Certain Medications Can Cause Weight Gain

By Michel Montignac

There are certain prescription drugs that can cause us to gain weight or, in the best of cases, inhibit our body’s ability to lose weight.

This is basically due to the fact that:

  • They reduce the amount of energy we burn up;

  • They increase fat tissue by stimulating insulin secretion;

  • They increase our appetite;

  • They make us thirsty that which might make us seek to quench out thirst with sugary drinks;

  • They increase water retention ;

  • They alter our taste buds and might thus make us to want to eat more.

Some medications can even bring about a combination of several of these weight-gaining mechanisms.

Hormone treatments (estrogen-progestin therapy)

Increase our appetite and cause water retention.  In high doses, estrogens and progesterone can, by way of higher blood sugar levels, even induce increases in body-fat mass.

Corticoids (cortisone)

Increase our appetite and induce overly high levels of insulin in our blood (hyperinsulinism) which cause our bodies to store fat. The probability of gaining weight is even greater in the case of long-term treatments. 

Migraine pills

Cause weight gain in 70% of the patients who take them.

Cancer treatments

Some chemotherapy or hormone therapy protocols used to treat breast cancer are the reason why most of these patients gain weight.

High-blood pressure (hypertension), namely beta blockers

Are generally prescribed to prevent heart failure, reduce high blood pressure and tackle migraine headaches.

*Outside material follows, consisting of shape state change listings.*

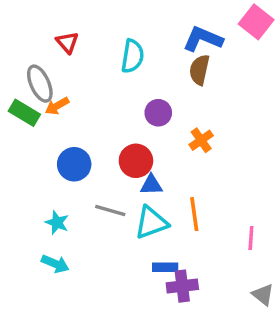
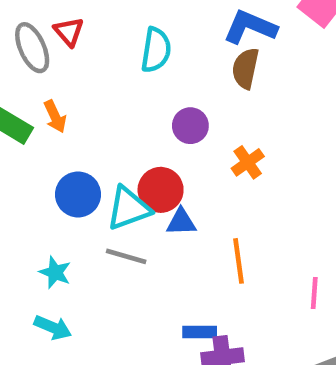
gray ellipse: (40, 84) -> (32, 48), moved
orange arrow: (57, 106) -> (55, 116), turned -85
cyan triangle: (151, 223) -> (128, 208), moved

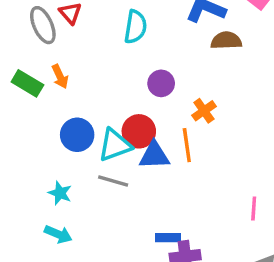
brown semicircle: (245, 68) -> (226, 41), moved, turned 76
blue triangle: (181, 222) -> (154, 155), size x1.4
orange line: (239, 261) -> (187, 145), moved

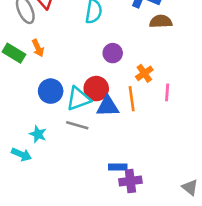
pink line: (254, 208) -> (167, 92), moved
cyan arrow: (58, 234) -> (21, 154), moved

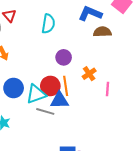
orange line: (132, 99) -> (66, 86), moved
gray line: (77, 125) -> (45, 111), moved

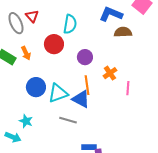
red circle: (50, 86) -> (54, 44), moved
blue triangle: (60, 100) -> (81, 99), turned 30
gray line: (45, 111) -> (68, 120), moved

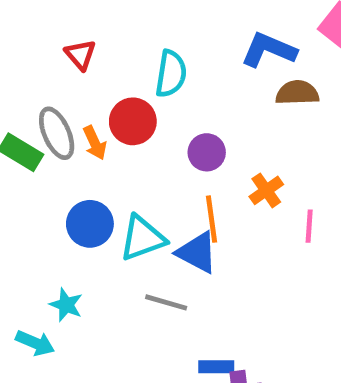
gray ellipse: (16, 23) -> (57, 133), moved
orange arrow: (26, 53) -> (95, 143), moved

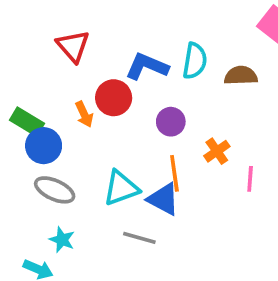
blue L-shape: (269, 50) -> (147, 66), moved
red triangle: (80, 55) -> (73, 46), size x1.4
cyan semicircle: (171, 74) -> (195, 61), moved
gray ellipse: (57, 133) -> (55, 190), moved, turned -42
blue circle: (90, 224) -> (44, 146), moved

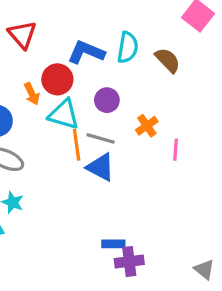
brown semicircle: (241, 76) -> (168, 60), turned 48
orange line: (174, 173) -> (77, 145), moved
cyan triangle: (121, 188) -> (64, 114), moved, turned 36
gray line: (139, 238) -> (101, 138), moved

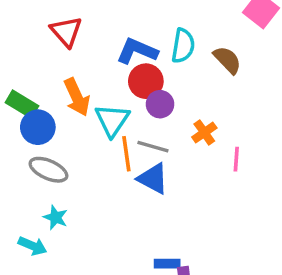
red circle: (57, 79) -> (146, 81), moved
orange arrow: (32, 94) -> (77, 97), size x1.5
cyan triangle: (64, 114) -> (112, 120), turned 48

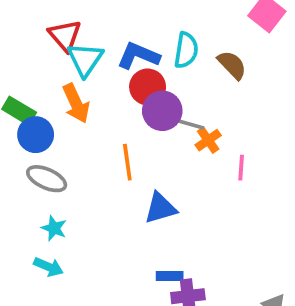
purple circle: (160, 104) -> (162, 111), size x1.4
cyan triangle: (112, 120) -> (85, 59), moved
gray line: (153, 147) -> (188, 124), moved
blue triangle: (153, 179) -> (160, 208), moved, turned -44
cyan arrow: (33, 246) -> (48, 267), moved

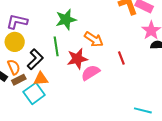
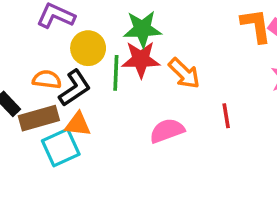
yellow circle: (15, 42) -> (88, 48), moved
red star: (77, 59) -> (141, 59), moved
orange semicircle: (14, 67) -> (47, 79), moved, turned -70
brown rectangle: (19, 80) -> (39, 118), size x1.5

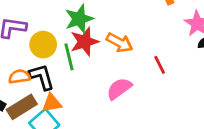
black L-shape: (75, 88) -> (42, 77), turned -56

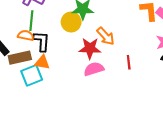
red star: (84, 42) -> (90, 48), moved
yellow circle: (43, 45) -> (71, 22), moved
green line: (69, 57) -> (31, 21), moved

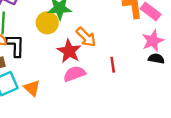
red star: (90, 48) -> (69, 51), turned 30
orange triangle: (42, 62) -> (32, 88), moved, turned 35

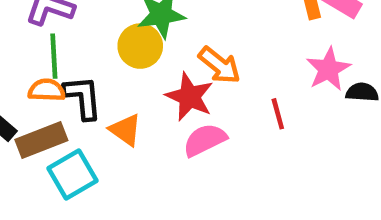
pink star: (153, 41) -> (328, 69), moved
orange triangle: (32, 88) -> (125, 130), moved

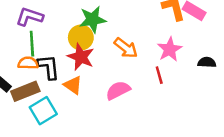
pink star: (328, 69) -> (170, 49), moved
red star: (189, 97) -> (81, 57), moved

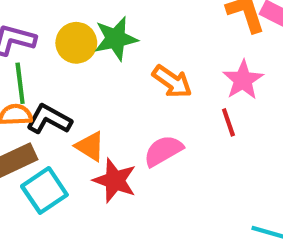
yellow circle: (81, 37) -> (76, 43), moved
red star: (81, 57) -> (115, 180), moved
black L-shape: (49, 67) -> (49, 119), turned -52

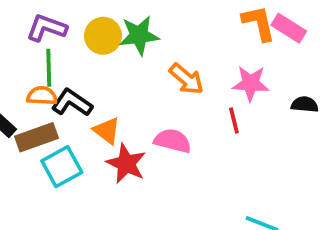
pink star: (243, 80) -> (251, 83), turned 30
pink semicircle: (163, 151) -> (173, 141), turned 39

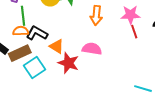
orange arrow: (186, 79) -> (96, 15), turned 60
red line: (234, 121) -> (134, 32), moved

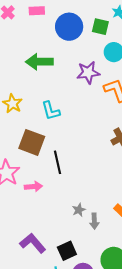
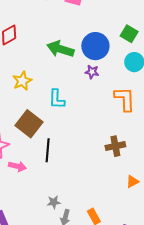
blue circle: (69, 27) -> (95, 46), moved
purple star: (88, 73) -> (92, 72), moved, size x0.6

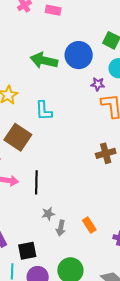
purple star: (92, 72) -> (98, 84), moved
black line: (48, 150) -> (36, 182), moved

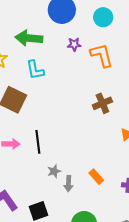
green arrow: (44, 61) -> (29, 38), moved
purple star: (98, 84) -> (74, 44), moved

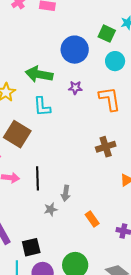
purple star: (74, 44) -> (75, 88), moved
gray arrow: (69, 184) -> (66, 193), moved

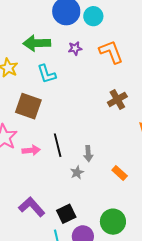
cyan circle: (115, 61) -> (93, 16), moved

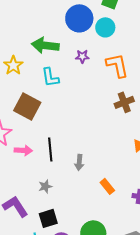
brown cross: (117, 99) -> (124, 102), moved
gray star: (77, 173) -> (45, 186), moved

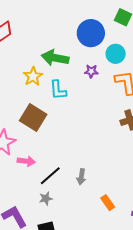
cyan circle: (105, 27) -> (116, 54), moved
yellow star: (13, 65) -> (33, 76), moved
black line: (50, 149) -> (50, 176), moved, turned 50

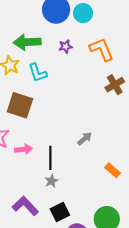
cyan circle: (116, 54) -> (83, 13), moved
black line: (50, 176) -> (50, 158), turned -35
gray arrow: (81, 177) -> (85, 139), moved, turned -126

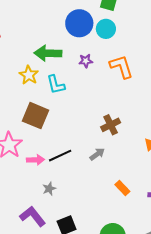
brown cross: (115, 85) -> (111, 125), moved
black line: (50, 158) -> (60, 156), moved, turned 60
gray star: (51, 181) -> (49, 189), moved

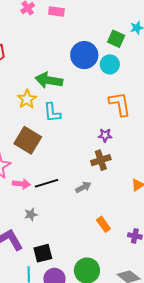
purple star: (86, 61) -> (105, 135), moved

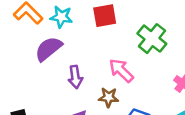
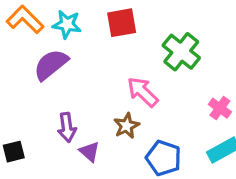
purple arrow: (75, 77) -> (67, 127), moved
brown star: (109, 97) -> (126, 126), turned -30

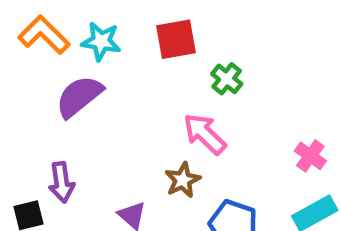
green cross: (181, 52) -> (227, 79), moved, size x0.6
purple arrow: (67, 127) -> (62, 182), moved

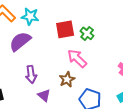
red square: (176, 39) -> (65, 29), moved
purple arrow: (62, 182) -> (31, 74), moved

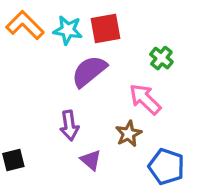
red square: (65, 29) -> (106, 28), moved
purple semicircle: (20, 41) -> (89, 71), moved

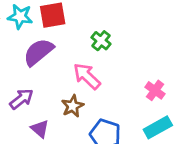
purple arrow: (69, 125) -> (21, 99), turned -120

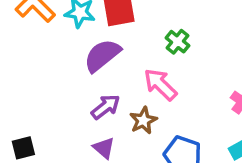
purple arrow: (21, 99) -> (106, 107), moved

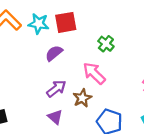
purple semicircle: (102, 55) -> (54, 53), size x0.7

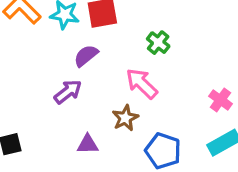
purple arrow: (56, 89) -> (68, 92), moved
purple triangle: (55, 117) -> (88, 144), turned -42

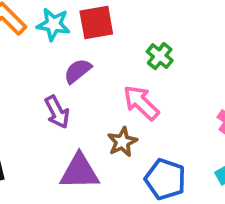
purple arrow: (68, 92) -> (57, 112), turned 100
purple triangle: (88, 144) -> (79, 172), size x1.6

They can cause weight gain since they lower food thermogenesis (burning of fat) by inhibiting sympathetic tonus. In some cases, they also increase water retention.

Antibiotics

Are widely used in industrial livestock breeding to fatten cattle; they increase livestock weight gain by 10%.

They have exactly the same effect on the human body and become an even greater weight risk factor when taken for extended periods.

Psychotropics

Used to treat nervous disorders, these drugs act on that area of our brain (the hypothalamus) which controls our appetite and regulates body weight.

Likewise, some anti-depressants, neuroleptics, tranquilizers and tricyclic antidepressants, also increase our appetite, lead to snaking and furthermore stimulate insulin secretion.

Lithium, which is used to treat behavior disorders such as maniac psychotic depression, interferes with normal thyroid functions thus making us gain weight.

Antidiabetes medications

Sulfa hypoglycemic medications almost systematically cause weight gain (approximately 10 pounds during the first 3 to 12 months). This weight gain chiefly affects body-fat mass and is basically due to the insulin-secretion stimulation effect and, collaterally, to excessive water retention.

Conclusion:

It is, to say the least, paradoxical that those medications prescribed for the treatment of certain pathologies such as hypertension and diabetes should, by causing weight gain, end up aggravating the risk factors already developed by this diseases.

This is precisely why doctors should take this weight-gaining factor into account when prescribing medication for these illnesses.

It is important to note that not all medications which fall into the same therapeutic category necessarily have the same side effects.